The bad news, besides OpenCL sort of an Alien in my OpenGL system, was that you would end up with hundreds, if not thousands of different shaders. Basically each particle-generator could have slight different code. So I tried to make some sort of batching system. If 2 shaders used the same code-blocks (but with different variable inputs maybe), they would refer to the same shader instance. Hindsight though, I'm not so sure if it's that important. I mean, how many different particle-generators do you have loaded & active at the same time?

Instead of writing (the same kind of) code for each possible scenario, you could enable/disable options and compose an (OpenCL) ComputeShader.

Iteration #3 and a half: Adding dynamic lighting
A bit off road, but relevant for particles nevertheless: how to light those little bastards? Well, pretty simple actually. In a pre-stage, render all your positions into a texture. Each particle would get 1 pixel, so you can do quite a lot with a 1024x1024 texture for example.
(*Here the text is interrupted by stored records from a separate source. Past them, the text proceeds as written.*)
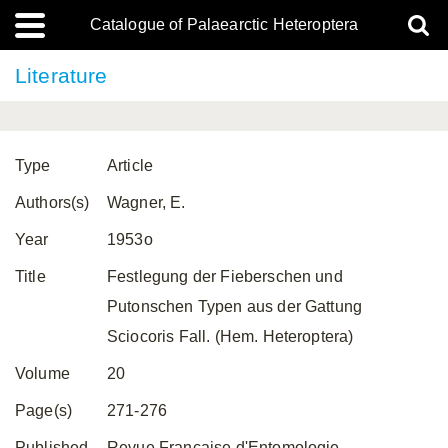
Catalogue of Palaearctic Heteroptera
Literature
Type
Article
Authors(s)
Wagner, E.
Year
1953o
Title
Festlegung der Fieberschen und
Putonschen Typen aus der Gattung
Sciocoris Fall. (Hem. Heteroptera)
Volume
20
Page(s)
271-276
Published
Revue Française d'Entomologie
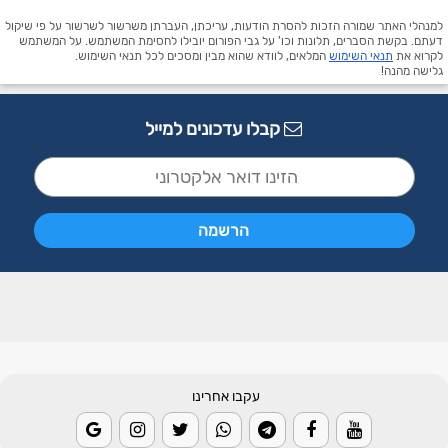
למנהלי האתר שמורה הזכות להסרת הודעות, עריכתן, העברתן משרשור לשרשור על פי שיקול
דעתם. בקשת הסברים, תלונות וכו' על גבי הפורום יובילו לחסימת המשתמש. על המשתמש
לקרוא את
תנאי השימוש
המלאים, לוודא שהוא מבין ומסכים לכל תנאי השימוש.
גלישה מהנה!
קבלו עדכונים למייל
עקבו אחרינו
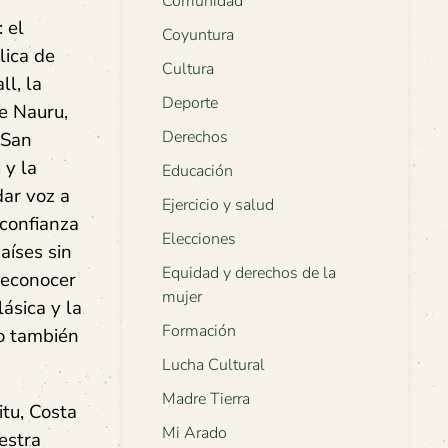
Comunidad
 el
Coyuntura
lica de
Cultura
ll, la
Deporte
e Nauru,
Derechos
 San
 y la
Educación
dar voz a
Ejercicio y salud
 confianza
Elecciones
aíses sin
Equidad y derechos de la
reconocer
mujer
ásica y la
Formación
lo también
Lucha Cultural
Madre Tierra
itu, Costa
Mi Arado
estra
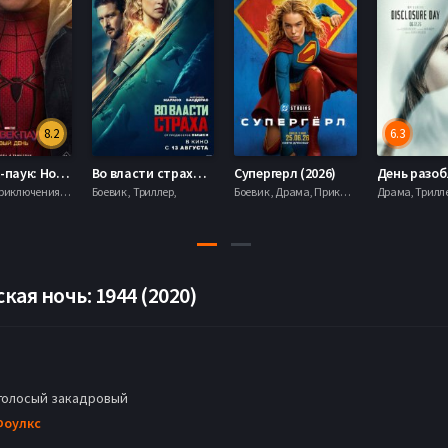
8.2
6.3
Человек-паук: Новый день (2026)
Во власти страха (2026)
Супергерл (2026)
Боевик , Приключения, Фантастика, Фэнтези,
Боевик , Триллер,
Боевик , Драма, Приключения, Фантастика,
ая ночь: 1944 (2020)
голосый закадровый
Фоулкс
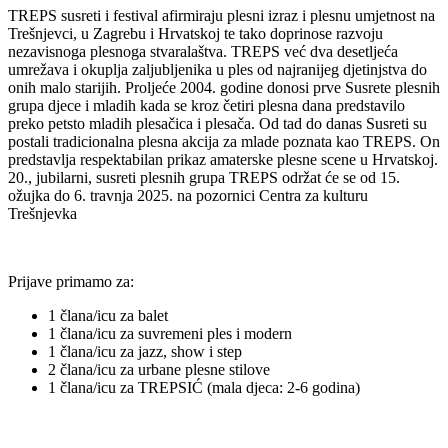
TREPS susreti i festival afirmiraju plesni izraz i plesnu umjetnost na
Trešnjevci, u Zagrebu i Hrvatskoj te tako doprinose razvoju
nezavisnoga plesnoga stvaralaštva. TREPS već dva desetljeća
umrežava i okuplja zaljubljenika u ples od najranijeg djetinjstva do
onih malo starijih. Proljeće 2004. godine donosi prve Susrete plesnih
grupa djece i mladih kada se kroz četiri plesna dana predstavilo
preko petsto mladih plesačica i plesača. Od tad do danas Susreti su
postali tradicionalna plesna akcija za mlade poznata kao TREPS. On
predstavlja respektabilan prikaz amaterske plesne scene u Hrvatskoj.
20., jubilarni, susreti plesnih grupa TREPS održat će se od 15.
ožujka do 6. travnja 2025. na pozornici Centra za kulturu
Trešnjevka
Prijave primamo za:
1 člana/icu za balet
1 člana/icu za suvremeni ples i modern
1 člana/icu za jazz, show i step
2 člana/icu za urbane plesne stilove
1 člana/icu za TREPSIĆ (mala djeca: 2-6 godina)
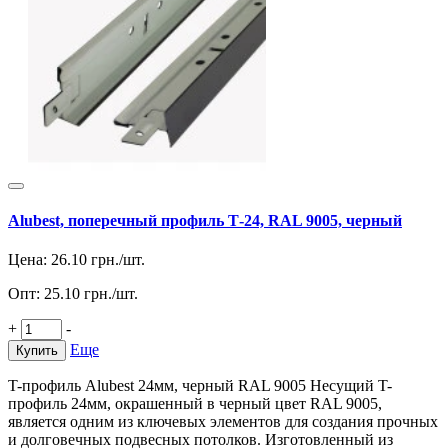
Alubest, поперечный профиль Т-24, RAL 9005, черный
Цена:
26.10
грн./шт.
Опт:
25.10
грн./шт.
+
-
Еще
Купить
T-профиль Alubest 24мм, черный RAL 9005 Несущий T-
профиль 24мм, окрашенный в черный цвет RAL 9005,
является одним из ключевых элементов для создания прочных
и долговечных подвесных потолков. Изготовленный из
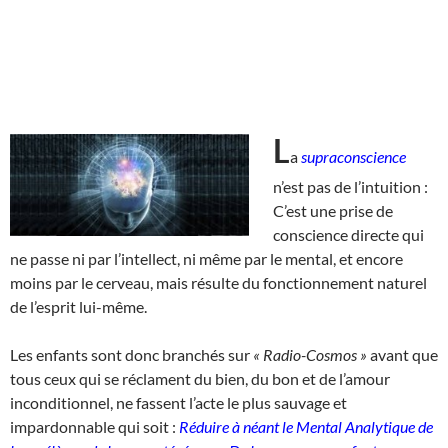
L
a
supraconscience
n’est pas de l’intuition :
C’est une prise de
conscience directe qui
ne passe ni par l’intellect, ni même par le mental, et encore
moins par le cerveau, mais résulte du fonctionnement naturel
de l’esprit lui-même.
Les enfants sont donc branchés sur
« Radio-Cosmos »
avant que
tous ceux qui se réclament du bien, du bon et de l’amour
inconditionnel, ne fassent l’acte le plus sauvage et
impardonnable qui soit :
Réduire à néant le
Mental Analytique de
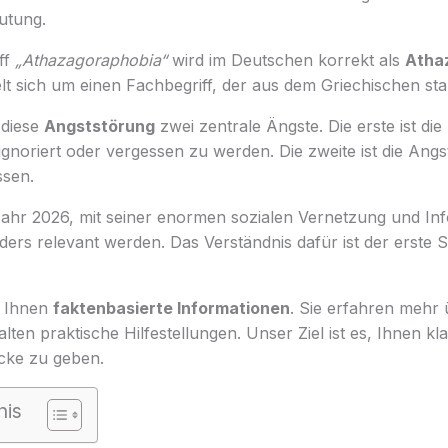
utung.
ff
„Athazagoraphobia“
wird im Deutschen korrekt als
Atha
lt sich um einen Fachbegriff, der aus dem Griechischen st
 diese
Angststörung
zwei zentrale Ängste. Die erste ist die
noriert oder vergessen zu werden. Die zweite ist die Angst
ssen.
ahr 2026, mit seiner enormen sozialen Vernetzung und Inf
ers relevant werden. Das Verständnis dafür ist der erste S
et Ihnen
faktenbasierte Informationen
. Sie erfahren mehr 
en praktische Hilfestellungen. Unser Ziel ist es, Ihnen kl
icke zu geben.
nis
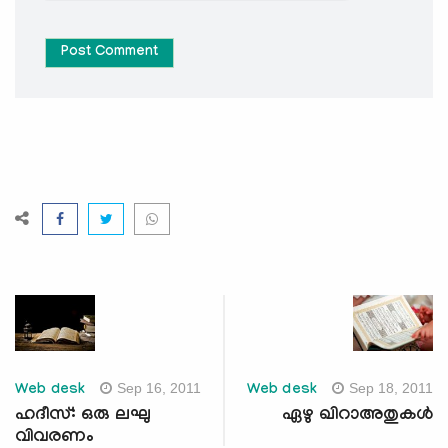
Post Comment
Sep 16, 2011
Sep 18, 2011
Web desk
Web desk
ഹദീസ്: ഒരു ലഘു
ഏഴു ഖിറാഅതുകള്‍
വിവരണം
Then threat that position-buffer as you would do normal Deferred Lighting. Make a second “Particle Light Texture”, bind it as a target, loop through your lights, and do your thing:
                // Step 1: Render positions into texture
                setRenderTarget(  particlePositionTexture  )
                FOR EACH particle IN vertexBuffer
                               render particle World position into targetTexture
                               Use particle ID(index) to calculate the X/Y target coordinates

                // Step 2: Bring light to me
                setRenderTarget(  targetLightTexture  )
                enable AdditiveBlend
                FOR EACH light
                                render fullscreen quad
                                               FOR EACH pixel(=particle)
                                                               get position from "particlePositionTexture"
                                                               calculate normal (position to camera)
                                                               apply light/Shadowmapping as you would do on a normal solid surface
In the final render-stage, each particle would grab its light value again from that texture, and multiply it with its texture or whatever colour data you have.

Iteration #4?
Same thing as 3 really, but with some small differences. Like swapping OpenCL for GLSL computeshaders. I’ll explain in deeper detail next time, including a few notes about particle collision detection.

This test-setup was absolutely not inspired on an older Dutch lady that caught the tabloids with a leaked pipi video recently. No.